Why Not To Meter Internet Access
A reader writes: "Many experts, especially pundit Bob Metcalfe, have argued that Internet access should be metered so that light users don't have to subsidize flat rates for heavier users. John Levine, author, expert and sewer commissioner, argues that this idea of metering the Internet flies in the face of 100 years of history."
You pay a flat rate to be able to be online 24/7 if you so wish. There's no logic in charging per megabyte to lower the rate for the casual user. Besides, many Ethernet networks are switched these days, so every user has a nominal capacity no matter how much/little bandwith he uses.
Local phone companies don't charge metered rates for phone access, why should internet access companies? I'm a real light phone user, but I don't complain about paying $30/mo because someone else is on the phone 24/7 tying up more phone bandwidth.
--Mike
The cost of letter-delivery used to be calculated according to the distance the letter was going to go. One of the first things that Babagge did (way before he designed the difference engine) was point out that it cost more to do the calculation than it did to deliver the letter. Hence the flat rate stamp was born.
I would have thought that the same sort of thing is probably true for Internet access - especially since sending data down a wire is just as expensive as not sending data down the same wire, once the wire has been laid.
One of the biggest problems with metered billing is what do you do when someone decides to rack up your bill? Let's say I'm some script kiddie whose on an unmetered line (say at college.) Let's say I do a ping with 10K packet size to your home DSL address at the default frequency of once a second for a month. By my math, that adds up to almost 25GB of traffic.
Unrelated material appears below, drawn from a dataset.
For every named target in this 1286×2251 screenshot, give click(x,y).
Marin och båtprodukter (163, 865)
One ping a second won't even get noticed by 99% of DSL users, until they get that $200 dollar ISP bill.
That's one of the big problems with metered billing. It's one thing when a script kiddie gets upset at you and floods you with traffic for a few hours. It's a whole different story if you get a huge bill from your ISP because of it.
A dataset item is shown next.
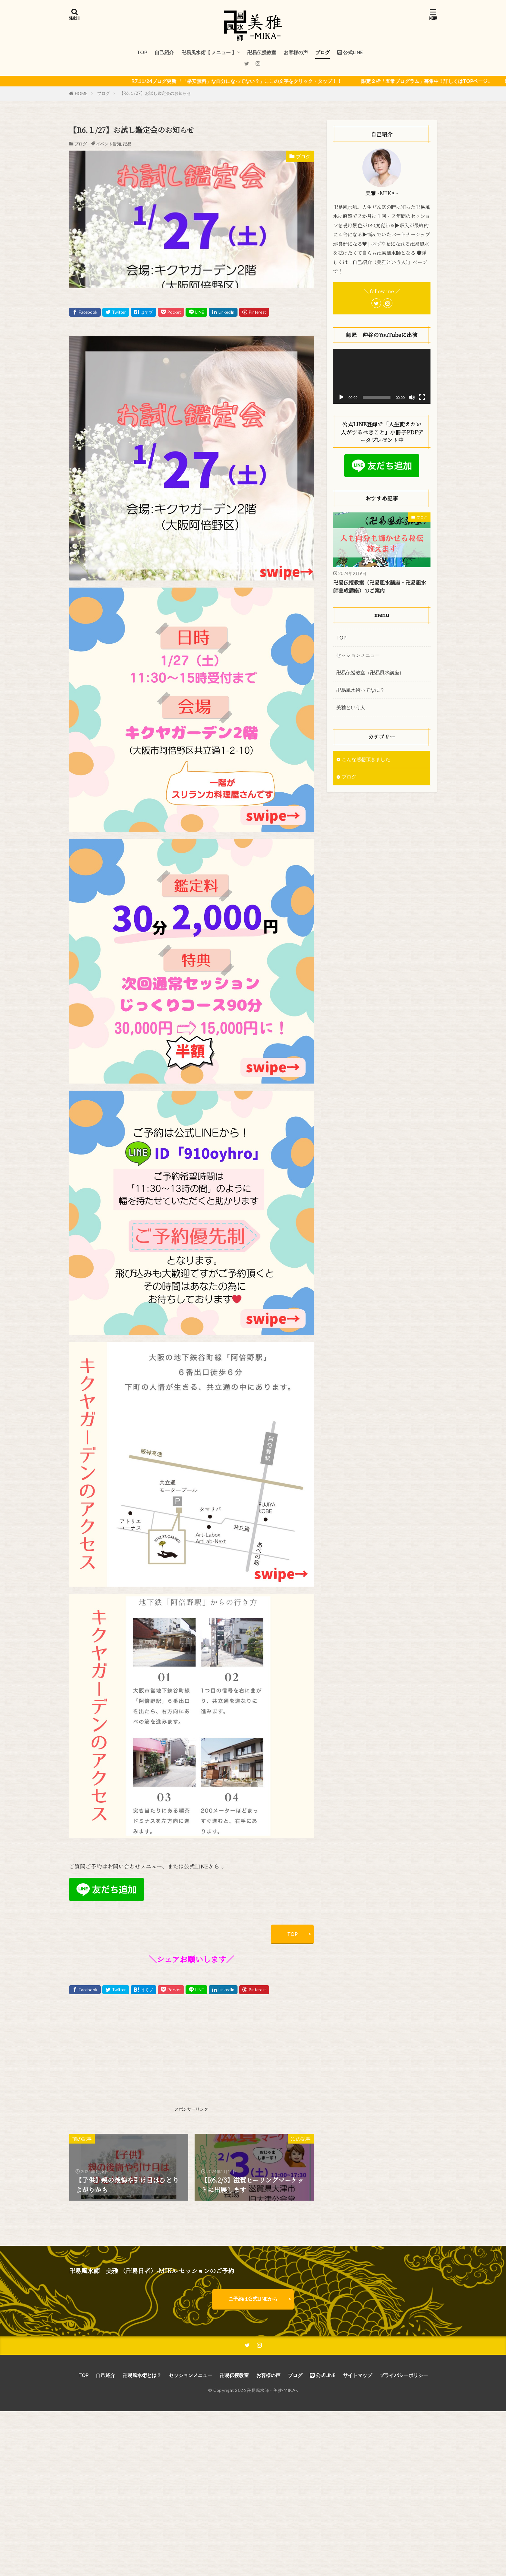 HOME (81, 93)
If everyone goes to metered billing you will see all sorts of abuses as crackers try to set up servers on other peoples machines to avoid paying the bills for their traffic. Add that up to the aforementioned harrasment traffic jacking up peoples bills. Plus the dishonest users who blame their traffic spikes on "hackers".
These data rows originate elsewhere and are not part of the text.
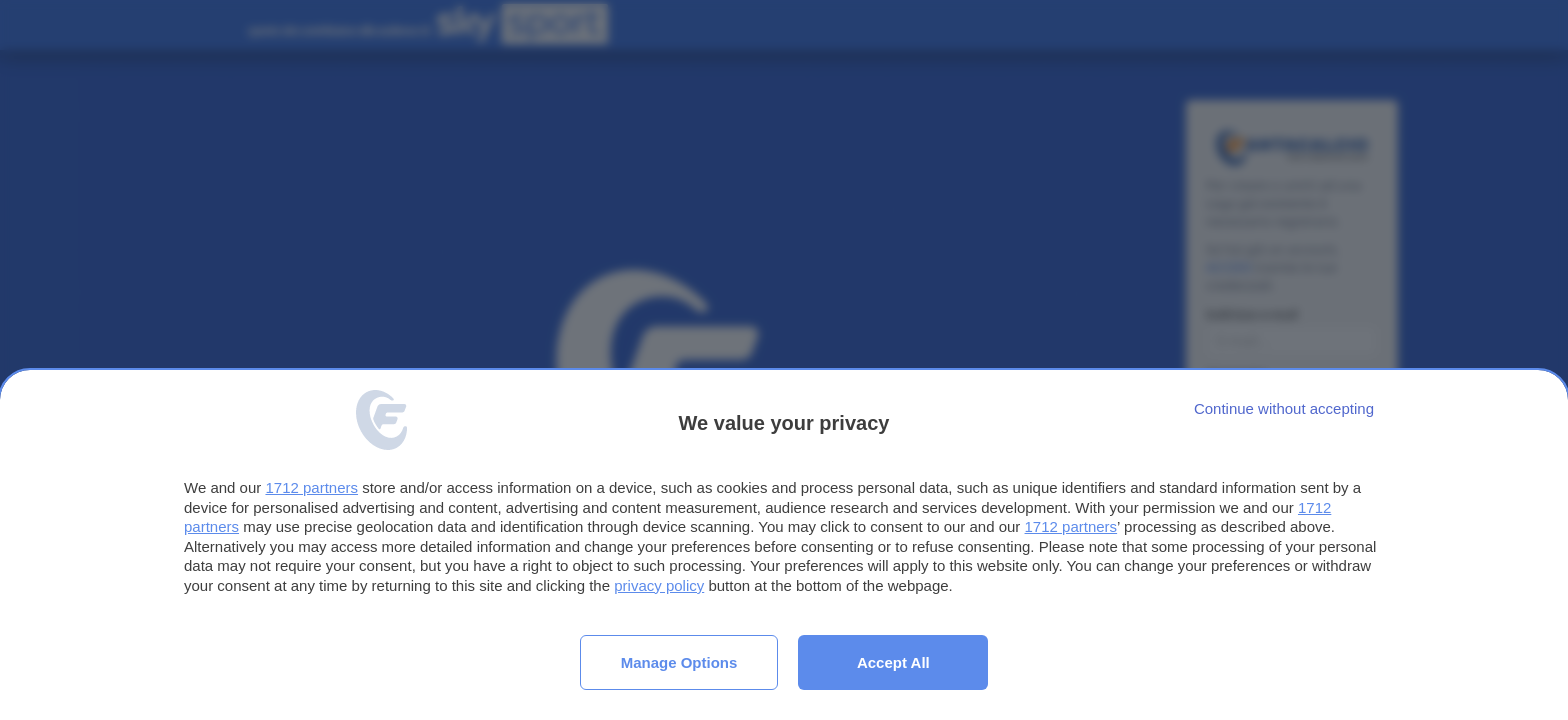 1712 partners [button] (311, 487)
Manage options (679, 662)
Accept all (893, 662)
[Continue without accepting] (1284, 408)
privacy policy (659, 585)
I just don't see it being worth the headache for an ISP to charge by the byte. You can bet that any user that is hit by the above problems is going to run screaming to the nearest flat rate ISP. Besides, the rates are metered to a certain extent. Dialup access is not the same cost as OC-3 by a long shot. So all the dialup users are in the same cost pool. So what? They are in a different cost pool from the DSL users, who are in a different pool from the T3 users, etc.